As I was saying.  Feeling the need for something not heavy but still worthwhile, I hoped that this new novel was about the character Weetzie Bat, because I have an inordinate fondness for two earlier novels she figures prominently in:  Weetzie Bat (duh) and Witch Baby

Weetzie herself is not necessarily my favorite person in the books, or in the world.  There's nothing wrong with her; we just have nothing in common, and everything she is is nothing I can ever be.  In high school, I was the bookworm social nobody who wasn't oblivious enough to the outside world not to notice that it was entirely oblivious to her.  My idea of really dressing up was (and is) putting on a new pair of jeans.  Having since learned that there are certain advantages, especially for a writer, to the invisibility that goes along with not being beautiful, I have yet to learn how to wholeheartedly enjoy that state.  So how am I supposed to feel about a girl so gorgeous that even the gay men can't resist her, and so gorgeously dressed that she sets fashions rather than following them?

Ambivalent at best, that's how.  But I love the Weetzie universe.  Not because it's in Los Angeles and so am I.  Because it's not quite in Los Angeles.  It's Los Angeles as it ought to be, or you wish it could be, or it could be if this were a world where wishes come true.  They do, in Weetzie's L.A.  Just now and then, and there's always a price.  In fact, the wishes Weetzie is granted in her first book might be seen as only slightly lighter-hearted than those given to the finders of the monkey's paw.  (You remember "The Monkey's Paw," don't you?  That story we all had to read in high school about the withered paw you could make wishes on that would really come true, but only three to a customer and always with a horrible twist?  Sure you do.) 

I think that's why I don't mind the magic of the books, even when it's a bit spun-sugary -- because it's as obedient to a certain law of give-and-take, no-light-without-its-darkness, as our universe is to its laws of physics.  Weetzie Bat's story of love and happily ever after has its shadows along with its happy ending, and was promptly followed by Witch Baby, with whose moody main character I felt far more kinship -- a brooding, watchful little girl whose purple eyes missed nothing and who felt overshadowed by her more conventionally beautiful sister. 

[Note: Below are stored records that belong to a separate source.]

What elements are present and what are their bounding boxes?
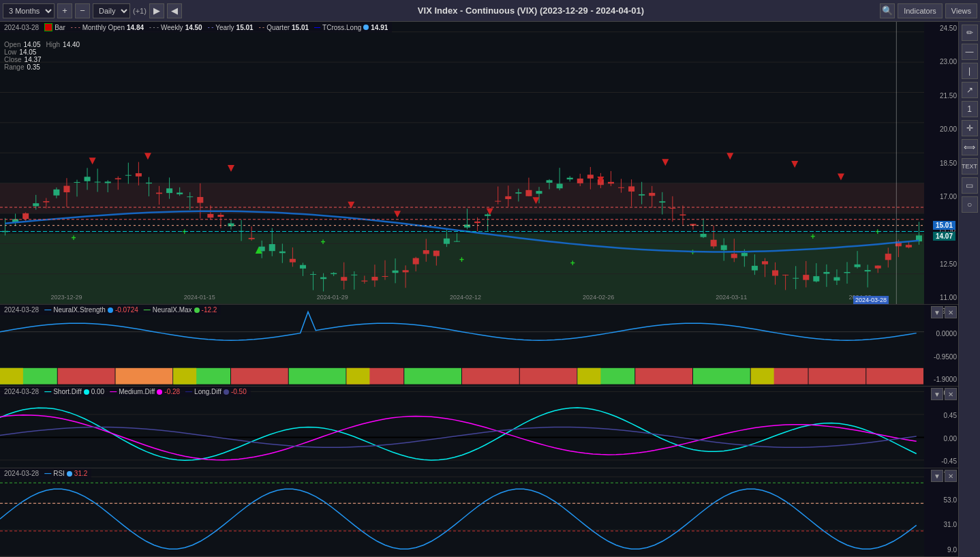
diff-controls: ▼ ✕ (931, 388, 957, 400)
main-area: 2024-03-28 Bar - - - Monthly Open 14.84 … (0, 22, 980, 557)
short-dot (84, 389, 89, 395)
medium-dot (157, 389, 162, 395)
rsi-collapse-btn[interactable]: ▼ (931, 470, 943, 482)
rsi-close-btn[interactable]: ✕ (945, 470, 957, 482)
max-dot (194, 307, 200, 313)
draw-arrow-btn[interactable]: ↗ (962, 82, 978, 98)
increment-label: (+1) (133, 7, 147, 15)
search-btn[interactable]: 🔍 (880, 3, 895, 18)
long-legend: — Long.Diff -0.50 (185, 388, 247, 395)
chart-date: 2024-03-28 (4, 24, 39, 31)
quarter-legend: - - Quarter 15.01 (259, 24, 309, 31)
neurax-header: 2024-03-28 — NeuralX.Strength -0.0724 — … (0, 305, 221, 315)
close-label: Close (4, 56, 22, 63)
draw-1-btn[interactable]: 1 (962, 101, 978, 117)
draw-hline-btn[interactable]: — (962, 44, 978, 60)
neurax-canvas-wrap[interactable] (0, 305, 924, 386)
draw-circle-btn[interactable]: ○ (962, 196, 978, 213)
max-val: -12.2 (202, 306, 217, 314)
main-chart-header: 2024-03-28 Bar - - - Monthly Open 14.84 … (0, 22, 392, 33)
main-price-scale: 24.50 23.00 21.50 20.00 18.50 17.00 15.5… (924, 22, 958, 304)
draw-pencil-btn[interactable]: ✏ (962, 25, 978, 41)
period-select[interactable]: 3 Months (3, 3, 55, 18)
tcross-icon: — (314, 24, 320, 31)
diff-date: 2024-03-28 (4, 388, 39, 395)
price-tag-2: 14.07 (933, 232, 955, 241)
main-chart-panel: 2024-03-28 Bar - - - Monthly Open 14.84 … (0, 22, 958, 305)
neurax-close-btn[interactable]: ✕ (945, 306, 957, 318)
charts-column: 2024-03-28 Bar - - - Monthly Open 14.84 … (0, 22, 958, 557)
main-chart-canvas-wrap[interactable] (0, 22, 924, 304)
neurax-canvas[interactable] (0, 305, 924, 386)
plus-btn[interactable]: + (57, 3, 72, 18)
quarter-icon: - - (259, 24, 265, 31)
rsi-val: 31.2 (74, 470, 87, 477)
weekly-icon: - - - (149, 24, 159, 31)
nav-back-btn[interactable]: ◀ (167, 3, 182, 18)
draw-cross-btn[interactable]: ✛ (962, 120, 978, 136)
minus-btn[interactable]: − (75, 3, 90, 18)
max-legend: — NeuralX.Max -12.2 (144, 306, 217, 314)
weekly-legend: - - - Weekly 14.50 (149, 24, 202, 31)
range-label: Range (4, 63, 24, 71)
short-val: 0.00 (91, 388, 104, 395)
strength-icon: — (44, 306, 51, 314)
medium-legend: — Medium.Diff -0.28 (110, 388, 180, 395)
toolbar: 3 Months + − Daily (+1) ▶ ◀ VIX Index - … (0, 0, 980, 22)
ohlc-info: Open 14.05 High 14.40 Low 14.05 Close 14… (4, 41, 80, 71)
low-label: Low (4, 48, 16, 56)
price-tag-1: 15.01 (933, 221, 955, 230)
max-icon: — (144, 306, 151, 314)
draw-rect-btn[interactable]: ▭ (962, 177, 978, 194)
rsi-legend: — RSI 31.2 (44, 470, 87, 477)
interval-select[interactable]: Daily (93, 3, 130, 18)
main-date-axis: 2023-12-29 2024-01-15 2024-01-29 2024-02… (0, 290, 924, 304)
high-val: 14.40 (63, 41, 80, 48)
diff-header: 2024-03-28 — Short.Diff 0.00 — Medium.Di… (0, 387, 251, 397)
neurax-collapse-btn[interactable]: ▼ (931, 306, 943, 318)
rsi-date: 2024-03-28 (4, 470, 39, 477)
short-icon: — (44, 388, 51, 395)
bar-icon (44, 23, 52, 31)
chart-title: VIX Index - Continuous (VIX) (2023-12-29… (185, 5, 877, 16)
long-dot (224, 389, 229, 395)
rsi-header: 2024-03-28 — RSI 31.2 (0, 468, 91, 479)
rsi-panel: 2024-03-28 — RSI 31.2 ▼ ✕ 75.0 53.0 31.0… (0, 468, 958, 557)
close-val: 14.37 (25, 56, 42, 63)
yearly-icon: - - (208, 24, 214, 31)
yearly-legend: - - Yearly 15.01 (208, 24, 254, 31)
neurax-panel: 2024-03-28 — NeuralX.Strength -0.0724 — … (0, 305, 958, 387)
strength-val: -0.0724 (115, 306, 138, 314)
draw-vline-btn[interactable]: | (962, 63, 978, 79)
long-icon: — (185, 388, 192, 395)
rsi-canvas[interactable] (0, 468, 924, 556)
tcross-dot (363, 25, 369, 30)
diff-collapse-btn[interactable]: ▼ (931, 388, 943, 400)
draw-text-btn[interactable]: TEXT (962, 158, 978, 175)
open-label: Open (4, 41, 20, 48)
short-legend: — Short.Diff 0.00 (44, 388, 104, 395)
strength-dot (108, 307, 113, 313)
indicators-btn[interactable]: Indicators (898, 3, 943, 18)
diff-close-btn[interactable]: ✕ (945, 388, 957, 400)
views-btn[interactable]: Views (945, 3, 977, 18)
neurax-controls: ▼ ✕ (931, 306, 957, 318)
rsi-canvas-wrap[interactable] (0, 468, 924, 556)
bar-legend: Bar (44, 23, 65, 31)
long-val: -0.50 (231, 388, 247, 395)
medium-icon: — (110, 388, 117, 395)
diff-canvas[interactable] (0, 387, 924, 468)
rsi-controls: ▼ ✕ (931, 470, 957, 482)
right-toolbar: ✏ — | ↗ 1 ✛ ⟺ TEXT ▭ ○ (958, 22, 980, 557)
low-val: 14.05 (19, 48, 36, 56)
open-val: 14.05 (23, 41, 40, 48)
rsi-dot (67, 471, 72, 477)
draw-measure-btn[interactable]: ⟺ (962, 139, 978, 155)
rsi-icon: — (44, 470, 51, 477)
neurax-date: 2024-03-28 (4, 306, 39, 314)
strength-legend: — NeuralX.Strength -0.0724 (44, 306, 138, 314)
tcross-legend: — TCross.Long 14.91 (314, 24, 388, 31)
diff-canvas-wrap[interactable] (0, 387, 924, 468)
nav-forward-btn[interactable]: ▶ (149, 3, 164, 18)
main-chart-canvas[interactable] (0, 22, 924, 304)
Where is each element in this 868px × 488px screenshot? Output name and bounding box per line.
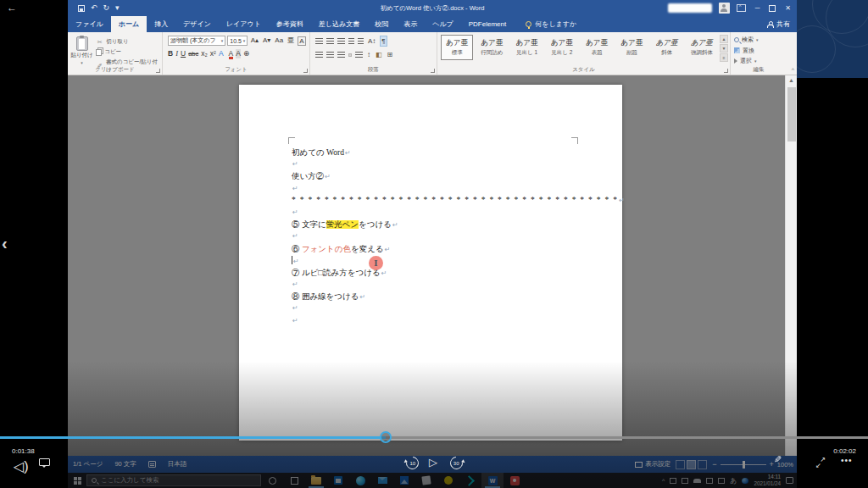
gallery-down-button[interactable]: ▼ (720, 44, 728, 53)
restore-button[interactable] (769, 5, 776, 12)
multilevel-list-button[interactable] (337, 38, 345, 44)
cut-button[interactable]: ✂ 切り取り (96, 38, 162, 46)
underline-button[interactable]: U (181, 49, 186, 58)
word-taskbar-button[interactable]: W (481, 473, 504, 488)
ribbon-tab[interactable]: ファイル (68, 16, 111, 32)
more-options-button[interactable]: ••• (841, 456, 853, 465)
tell-me-box[interactable]: 何をしますか (514, 16, 576, 32)
distribute-button[interactable] (355, 52, 363, 58)
superscript-button[interactable]: x² (210, 49, 216, 58)
hidden-icons-chevron[interactable]: ^ (662, 478, 665, 484)
sort-button[interactable]: A↕ (367, 36, 376, 46)
dialog-launcher[interactable] (431, 69, 435, 73)
file-explorer-button[interactable] (305, 473, 327, 488)
align-left-button[interactable] (315, 52, 323, 58)
borders-button[interactable]: ⊞ (387, 50, 394, 59)
device-icon[interactable] (670, 478, 676, 484)
zoom-slider[interactable] (721, 464, 766, 465)
qat-customize-button[interactable]: ▾ (115, 4, 120, 12)
ribbon-tab[interactable]: ホーム (111, 16, 147, 32)
collapse-ribbon-button[interactable]: ^ (792, 67, 794, 73)
font-size-combobox[interactable]: 10.5 ▾ (227, 36, 248, 46)
microsoft-store-button[interactable] (327, 473, 349, 488)
replace-button[interactable]: 置換 (734, 47, 785, 55)
find-button[interactable]: 検索 ▾ (734, 36, 785, 44)
share-button[interactable]: 共有 (767, 16, 790, 32)
document-page[interactable]: 初めての Word↵↵使い方②↵↵* * * * * * * * * * * *… (239, 85, 622, 441)
taskbar-clock[interactable]: 14:11 2021/01/24 (754, 474, 781, 487)
taskbar-search-box[interactable]: ここに入力して検索 (86, 474, 261, 486)
onedrive-icon[interactable] (693, 479, 701, 483)
mail-button[interactable] (371, 473, 393, 488)
ribbon-tab[interactable]: ヘルプ (425, 16, 461, 32)
word-count[interactable]: 90 文字 (114, 460, 136, 469)
zoom-out-button[interactable]: − (712, 460, 716, 469)
ribbon-tab[interactable]: 表示 (396, 16, 425, 32)
profile-sphere-icon[interactable] (742, 478, 748, 484)
character-border-button[interactable]: A (298, 36, 306, 46)
tray-folder-icon[interactable] (682, 478, 688, 484)
grow-font-button[interactable]: A▴ (249, 36, 259, 46)
justify-button[interactable] (348, 53, 352, 57)
style-card[interactable]: あア亜 副題 (615, 35, 648, 60)
center-button[interactable] (326, 52, 334, 58)
ribbon-display-options-icon[interactable] (737, 4, 746, 12)
zoom-slider-thumb[interactable] (743, 461, 745, 469)
ribbon-tab[interactable]: 校閲 (367, 16, 396, 32)
cortana-button[interactable] (261, 473, 283, 488)
photos-button[interactable] (393, 473, 415, 488)
start-button[interactable] (68, 473, 86, 488)
bullets-button[interactable] (315, 38, 323, 44)
fullscreen-button[interactable]: ↗↙ (815, 458, 826, 468)
style-card[interactable]: あア亜 斜体 (651, 35, 683, 60)
ribbon-tab[interactable]: 挿入 (147, 16, 175, 32)
minimize-button[interactable]: ─ (753, 4, 763, 12)
character-shading-button[interactable]: A (236, 49, 241, 58)
align-right-button[interactable] (337, 52, 345, 58)
ribbon-tab[interactable]: 差し込み文書 (311, 16, 367, 32)
snip-sketch-button[interactable] (415, 473, 437, 488)
font-name-combobox[interactable]: 游明朝 (本文のフ ▾ (168, 36, 225, 46)
style-card[interactable]: あア亜 見出し 1 (511, 35, 543, 60)
volume-button[interactable]: ◁) (14, 458, 29, 474)
ruby-button[interactable]: 亜 (287, 36, 296, 46)
gallery-up-button[interactable]: ▲ (720, 35, 728, 43)
edge-button[interactable] (349, 473, 371, 488)
web-layout-button[interactable] (698, 460, 707, 469)
seek-bar-handle[interactable] (380, 431, 392, 443)
change-case-button[interactable]: Aa (274, 36, 285, 46)
redo-button[interactable]: ↻ (103, 4, 110, 12)
style-card[interactable]: あア亜 表題 (581, 35, 613, 60)
scroll-up-arrow[interactable]: ▲ (786, 77, 797, 83)
page-indicator[interactable]: 1/1 ページ (73, 460, 103, 469)
dialog-launcher[interactable] (303, 69, 308, 73)
font-color-button[interactable]: A (229, 49, 234, 58)
previous-lesson-button[interactable]: ‹ (2, 234, 8, 253)
recorder-app-button[interactable] (504, 473, 526, 488)
ribbon-tab[interactable]: 参考資料 (269, 16, 311, 32)
account-avatar[interactable] (719, 3, 730, 14)
display-settings-button[interactable]: 表示設定 (635, 460, 670, 469)
action-center-icon[interactable] (786, 477, 793, 484)
enclose-characters-button[interactable]: ⊕ (243, 49, 249, 58)
proofing-icon[interactable] (148, 461, 156, 468)
ribbon-tab[interactable]: PDFelement (461, 16, 514, 32)
subscript-button[interactable]: x₂ (201, 49, 208, 58)
ime-mode-indicator[interactable]: あ (730, 476, 737, 485)
shrink-font-button[interactable]: A▾ (262, 36, 272, 46)
ribbon-tab[interactable]: レイアウト (219, 16, 269, 32)
dialog-launcher[interactable] (724, 69, 728, 73)
increase-indent-button[interactable] (358, 38, 364, 44)
annotation-pencil-button[interactable]: ✎ (774, 454, 782, 465)
line-spacing-button[interactable]: ↕ (366, 50, 371, 59)
numbering-button[interactable] (326, 38, 334, 44)
bold-button[interactable]: B (168, 49, 173, 58)
save-icon[interactable] (78, 5, 85, 12)
text-effects-button[interactable]: A (219, 49, 224, 58)
seek-bar[interactable] (0, 436, 868, 439)
volume-icon[interactable] (706, 478, 713, 484)
strikethrough-button[interactable]: abc (188, 49, 198, 58)
gallery-more-button[interactable]: ≡ (720, 53, 728, 62)
decrease-indent-button[interactable] (348, 38, 354, 44)
print-layout-button[interactable] (687, 460, 696, 469)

So I was happy to see that Necklace was another Weetzie Bat adventure.  I took it home and started reading it in a proper setting:  a bubble bath right at the beginning of the evening, with a box of chocolates close at hand and no interruptions in sight.

I shut it ten minutes later and reached for my emergency backup book.  (Yes, I always have an emergency back-up book in the tub.  And in the car, and at the bank.  I intend to have one in my grave.  You never know when your main read is going to give out.  I marvel at the optimism and simple faith of people who have only one book with them at any given time.  Unless it's something they've already read, how can they be sure it won't turn on them?  And if it is something they've already read, mightn't they have a sudden craving for something new and different?  Sentiments like this go far toward explaining why I once routinely went about with a minimum of four books in my backpack, though I'd left school years before, and only cut down when I started in on that motherhood thing and found someone else's alleged needs encroaching on my purse space.) 

Look, I can deal with disappointment, even in a book.  I'm a big girl now, really I am.  If the book had been just plain not as good as the two I've mentioned and adore, all right.  It happens.  I had mentally prepared myself for that.  As I had for the possibility that this book might be just as good as the other two and I might not like it anyway.  That happens, too.  Block wrote a book called Cherokee Bat about Witch Baby's sister, and it just didn't do much for me and that's no one's fault but my own.  I just didn't like Cherokee (the character) as much as I did Witch Baby.  No biggie.

But I hadn't really prepared myself for the chance that Necklace might be a real stinker.  Not just not as good, but actively bad.

Some people will say that there's no such thing as a good book or a bad book, because it's all a matter of opinion and one person's bomb is another person's life-changing epiphany.  Some people will say anything.  The fact is, Necklace is bad.  I can say that because I can say why, because I made myself go back and check it out again and forced myself to finish it this time, if only to warn the world how bad it was the way I wish someone had warned me.  It's bad because it does what every bad sequel to a good movie does.  It looks at the original work, picks out the elements that made people laugh or cry or gasp, and throws them onto the page (and then the screen) without any sense of timing or context.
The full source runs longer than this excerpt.